The petitioners in the case are parents David and Amy Carson of Glenburn, Maine, along with Troy and Angela Nelson, of Palermo, Maine. Respondent A. Pender Makin was sued in her official capacity as commissioner of the Maine Department of Education. The petitioners filed suit in 2018, claiming the “nonsectarian” requirement of the tuition assistance program offended the Free Exercise Clause and the Establishment Clause of the First Amendment to the U.S. Constitution, as well as the Equal Protection Clause of the Fourteenth Amendment.

The parents pointed to the Supreme Court’s decision two years ago in Espinoza v. Montana Department of Revenue, which held that a state may not exclude families and schools from participating in a student-aid program because of a school’s religious status. But the parents argued the high court didn’t resolve the question of whether a state may exclude families and schools based on the religious use to which a student’s aid might be put at a school.

The decision (pdf) in Carson v. Makin, court file 20-1088, an appeal from the U.S. Court of Appeals for the 1st Circuit, was delivered by Chief Justice John Roberts. The other five conservative justices joined the Roberts opinion. Liberal Justices Stephen Breyer and Sonia Sotomayor wrote separate dissenting opinions.

Roberts wrote that “Maine’s ‘nonsectarian’ requirement for its otherwise generally available tuition assistance payments violates the Free Exercise Clause.”

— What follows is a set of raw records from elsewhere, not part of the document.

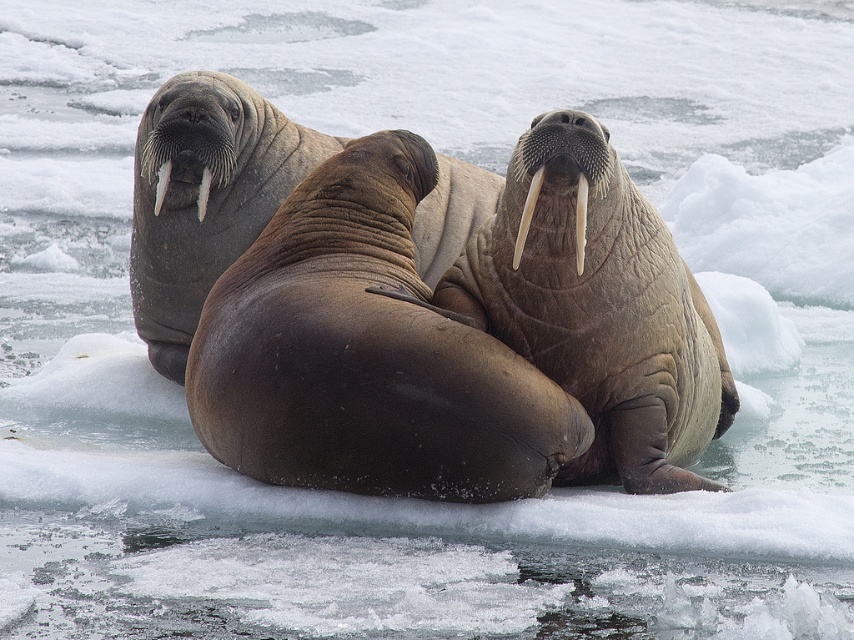 Question: Is brown matte walrus at center further to camera compared to smooth ivory tusk at center?

Choices:
 (A) no
 (B) yes

Answer: (A)

Question: Which point appears closest to the camera in this image?

Choices:
 (A) (535, 198)
 (B) (697, 321)
 (C) (197, 196)
 (D) (219, 198)

Answer: (A)

Question: Which point is closer to the camera?

Choices:
 (A) smooth ivory tusk at center
 (B) brown matte walrus at center
 (C) brown wrinkled skin at center
 (D) white ivory tusk at upper left

Answer: (B)

Question: Observing the image, what is the correct spatial positioning of smooth ivory tusk at center in reference to white ivory tusk at upper left?

Choices:
 (A) right
 (B) left

Answer: (A)

Question: Which is nearer to the white ivory tusk at upper left?

Choices:
 (A) brown matte walrus at center
 (B) brown wrinkled skin at center
 (C) smooth ivory tusk at center
 (D) brown wrinkled walrus at center

Answer: (D)

Question: Is brown wrinkled skin at center positioned behind white ivory tusk at center?

Choices:
 (A) no
 (B) yes

Answer: (A) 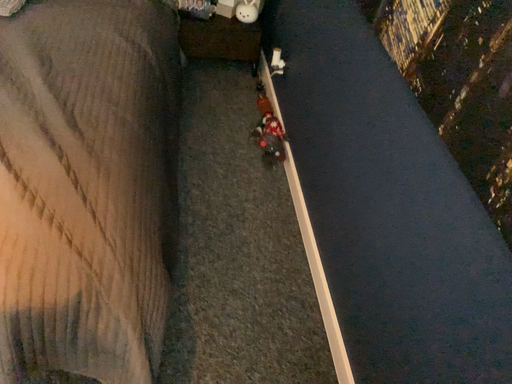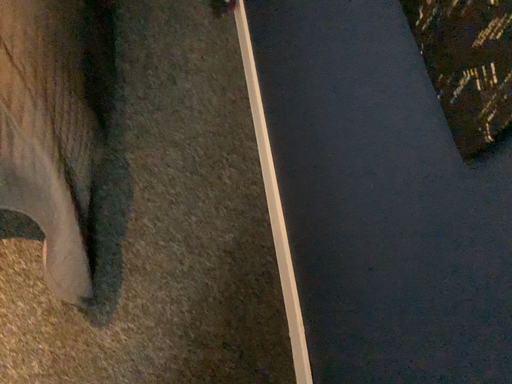 Question: Which way did the camera rotate in the video?

Choices:
 (A) rotated downward
 (B) rotated upward

Answer: (A) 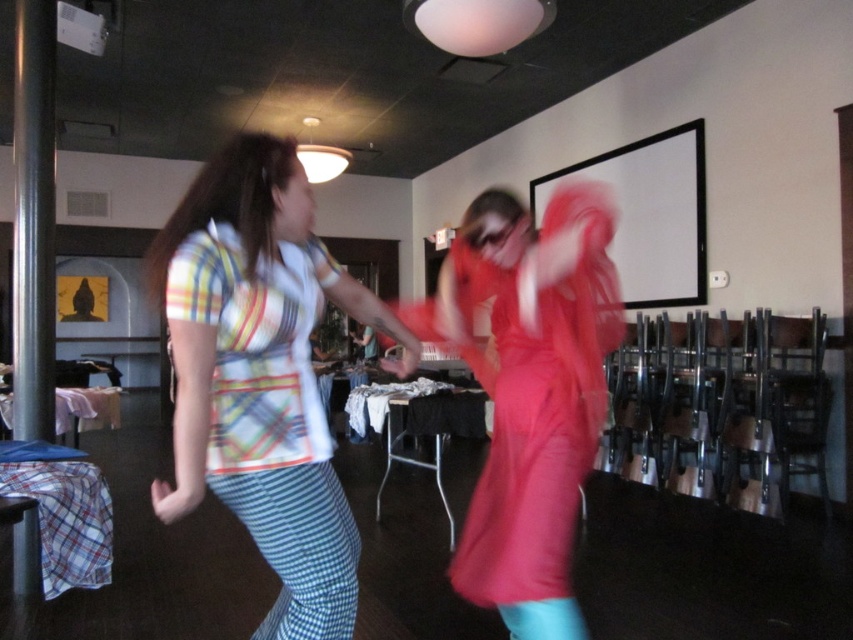 Who is lower down, striped cotton shirt at center or matte pink dress at center?

matte pink dress at center

Can you confirm if striped cotton shirt at center is bigger than matte pink dress at center?

Yes, striped cotton shirt at center is bigger than matte pink dress at center.

Between point (215, 332) and point (467, 353), which one is positioned in front?

Point (215, 332) is in front.

You are a GUI agent. You are given a task and a screenshot of the screen. Output one action in this format:
    pyautogui.click(x=<x>, y=<y>)
    Task: Click on the striped cotton shirt at center
    
    Given the screenshot: What is the action you would take?
    pyautogui.click(x=262, y=374)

“Regardless of how the benefit and restriction are described, the program operates to identify and exclude otherwise eligible schools on the basis of their religious exercise.” The high court reversed the judgment of the 1st Circuit and remanded the case to that court “for further proceedings consistent with this opinion.”

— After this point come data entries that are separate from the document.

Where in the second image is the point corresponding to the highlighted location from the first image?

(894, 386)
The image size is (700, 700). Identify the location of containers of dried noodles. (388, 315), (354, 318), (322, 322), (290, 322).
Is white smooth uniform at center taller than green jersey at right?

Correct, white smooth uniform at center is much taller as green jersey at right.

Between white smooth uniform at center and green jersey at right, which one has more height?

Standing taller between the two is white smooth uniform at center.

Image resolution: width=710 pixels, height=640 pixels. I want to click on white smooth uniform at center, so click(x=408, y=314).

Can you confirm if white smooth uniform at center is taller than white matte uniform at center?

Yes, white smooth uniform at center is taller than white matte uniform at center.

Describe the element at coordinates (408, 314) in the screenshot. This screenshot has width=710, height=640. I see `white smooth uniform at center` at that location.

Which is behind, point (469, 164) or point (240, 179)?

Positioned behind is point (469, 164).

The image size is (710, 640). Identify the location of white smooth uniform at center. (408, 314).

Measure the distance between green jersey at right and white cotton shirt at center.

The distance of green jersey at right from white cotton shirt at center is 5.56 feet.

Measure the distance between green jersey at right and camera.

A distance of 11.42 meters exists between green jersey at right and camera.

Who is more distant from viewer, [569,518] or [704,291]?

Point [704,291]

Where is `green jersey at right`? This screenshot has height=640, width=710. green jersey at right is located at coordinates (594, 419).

Roberts noted that in the Espinoza decision the Supreme Court found that a provision of the Montana Constitution that “barred government aid to any school controlled in whole or in part by a church, sect, or denomination,” violated the Free Exercise Clause. The no-aid provision triggered strict scrutiny because it excluded “religious schools from public benefits solely because of the religious character of the schools,” the chief justice wrote, quoting Espinoza.

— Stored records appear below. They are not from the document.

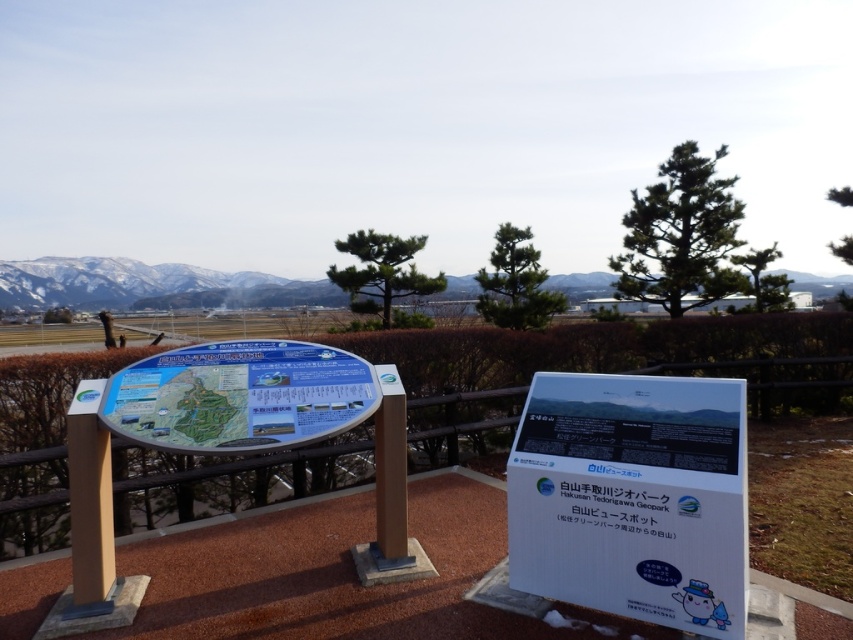 Question: Estimate the real-world distances between objects in this image. Which object is closer to the white plastic sign at center?

Choices:
 (A) snowy white mountain at upper center
 (B) blue plastic map at center

Answer: (B)

Question: Can you confirm if blue plastic map at center is positioned below snowy white mountain at upper center?

Choices:
 (A) no
 (B) yes

Answer: (B)

Question: Does white plastic sign at center appear over snowy white mountain at upper center?

Choices:
 (A) no
 (B) yes

Answer: (A)

Question: Which point is farther to the camera?

Choices:
 (A) white plastic sign at center
 (B) blue plastic map at center

Answer: (B)

Question: Is blue plastic map at center in front of snowy white mountain at upper center?

Choices:
 (A) yes
 (B) no

Answer: (A)

Question: Among these objects, which one is nearest to the camera?

Choices:
 (A) white plastic sign at center
 (B) blue plastic map at center
 (C) snowy white mountain at upper center

Answer: (A) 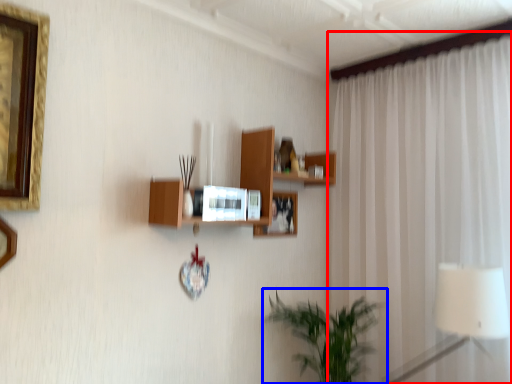 Question: Which of the following is the farthest to the observer, curtain (highlighted by a red box) or houseplant (highlighted by a blue box)?

Choices:
 (A) curtain
 (B) houseplant

Answer: (B) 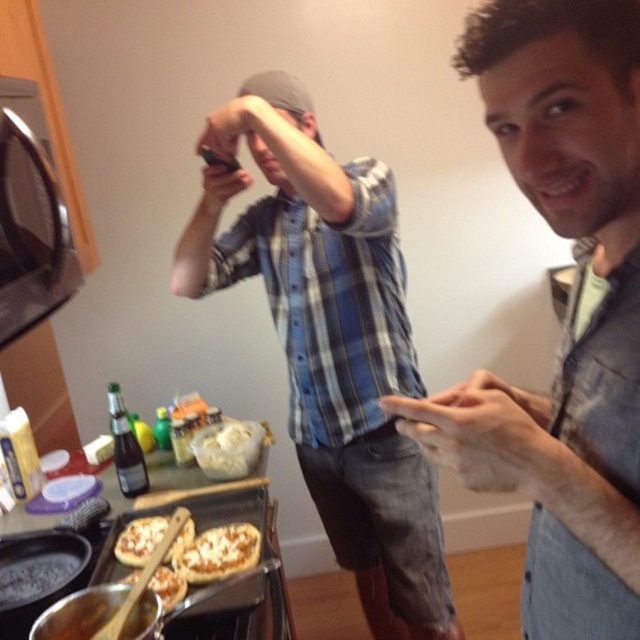 You are a food delivery person who needs to pick up two pizzas from the kitchen. The cheesy pizza at center and the golden crispy pizza at lower left are on the counter. Which pizza should you grab first if you want to reach the one closer to you?

The golden crispy pizza at lower left is closer to you, so you should grab it first.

“‘A State need not subsidize private education,’ we concluded, “[b]ut once a State decides to do so, it cannot disqualify some private schools solely because they are religious.”

Roberts added, a “neutral benefit program in which public funds flow to religious organizations through the independent choices of private benefit recipients does not offend the Establishment Clause.”

In his dissent, Breyer wrote that there is some “play in the joints” between the First Amendment’s two Religion Clauses and this “gives States some degree of legislative leeway.”

Sometimes it allows a state to “further antiestablishment interests by withholding aid from religious institutions without violating the Constitution’s protections for the free exercise of religion. In my view, Maine’s nonsectarian requirement falls squarely within the scope of that constitutional leeway.”

In her dissent, Sotomayor lamented that, in her words, the Supreme Court “continues to dismantle the wall of separation between church and state that the Framers fought to build,” and that “[n]othing in the Constitution requires today’s result.”

“What a difference five years makes. In 2017, I feared that the Court was “lead[ing] us … to a place where separation of church and state is a constitutional slogan, not a constitutional commitment,” she wrote, quoting her dissent (pdf) in Trinity Lutheran Church of Columbia Inc. v. Comer.

“Today, the Court leads us to a place where separation of church and state becomes a constitutional violation. If a State cannot offer subsidies to its citizens without being required to fund religious exercise, any State that values its historic antiestablishment interests more than this Court does will have to curtail the support it offers to its citizens. With growing concern for where this Court will lead us next, I respectfully dissent.”